# [What you should do]
Would you output the entries below only from the line containing "Pricing Page (88, 1204)" through the line containing "Login (569, 436)", exactly as they stand and with both ends included?
Segment Start: Source data
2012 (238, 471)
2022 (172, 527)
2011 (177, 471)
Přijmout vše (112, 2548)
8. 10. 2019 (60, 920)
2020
Segment End: Source data
Segment Start: Source data
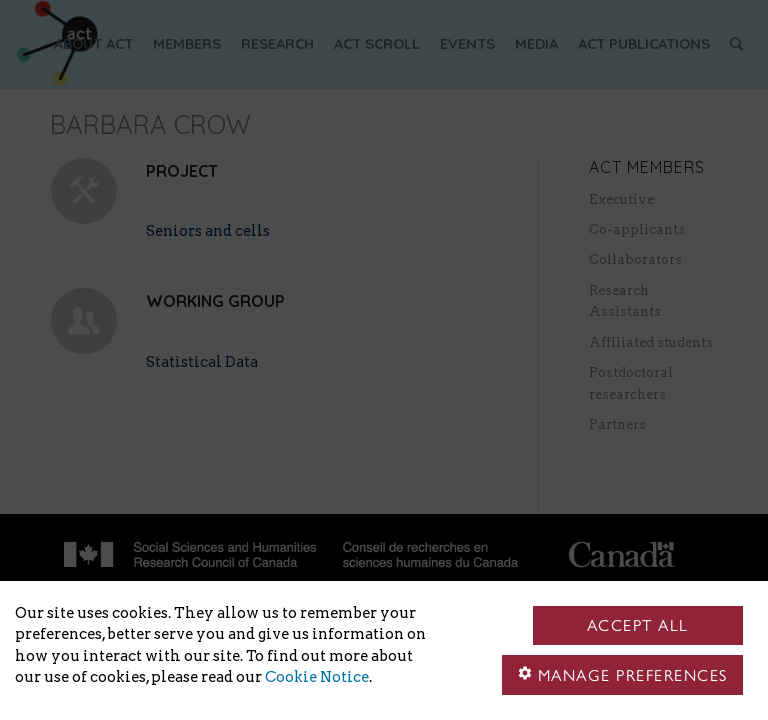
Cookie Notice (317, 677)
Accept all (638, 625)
Segment End: Source data
Segment Start: Source data
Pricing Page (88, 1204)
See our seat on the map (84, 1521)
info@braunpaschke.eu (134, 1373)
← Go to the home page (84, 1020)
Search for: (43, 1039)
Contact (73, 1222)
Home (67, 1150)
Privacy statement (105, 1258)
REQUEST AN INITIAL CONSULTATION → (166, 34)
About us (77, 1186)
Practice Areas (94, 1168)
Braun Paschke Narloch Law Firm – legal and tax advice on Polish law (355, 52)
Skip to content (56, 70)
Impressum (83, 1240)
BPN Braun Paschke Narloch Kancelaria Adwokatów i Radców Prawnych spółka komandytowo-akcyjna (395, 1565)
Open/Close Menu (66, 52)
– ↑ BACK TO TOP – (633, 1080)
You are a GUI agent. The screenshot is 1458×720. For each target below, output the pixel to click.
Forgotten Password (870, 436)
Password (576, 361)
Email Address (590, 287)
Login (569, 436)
Segment End: Source data
# [Your solution]
Pricing Page (88, 1204)
See our seat on the map (84, 1521)
info@braunpaschke.eu (134, 1373)
← Go to the home page (84, 1020)
Search for: (43, 1039)
Contact (73, 1222)
Home (67, 1150)
Privacy statement (105, 1258)
REQUEST AN INITIAL CONSULTATION → (166, 34)
About us (77, 1186)
Practice Areas (94, 1168)
Braun Paschke Narloch Law Firm – legal and tax advice on Polish law (355, 52)
Skip to content (56, 70)
Impressum (83, 1240)
BPN Braun Paschke Narloch Kancelaria Adwokatów i Radców Prawnych spółka komandytowo-akcyjna (395, 1565)
Open/Close Menu (66, 52)
– ↑ BACK TO TOP – (633, 1080)
You are a GUI agent. The screenshot is 1458×720. For each target below, output the pixel to click.
Forgotten Password (870, 436)
Password (576, 361)
Email Address (590, 287)
Login (569, 436)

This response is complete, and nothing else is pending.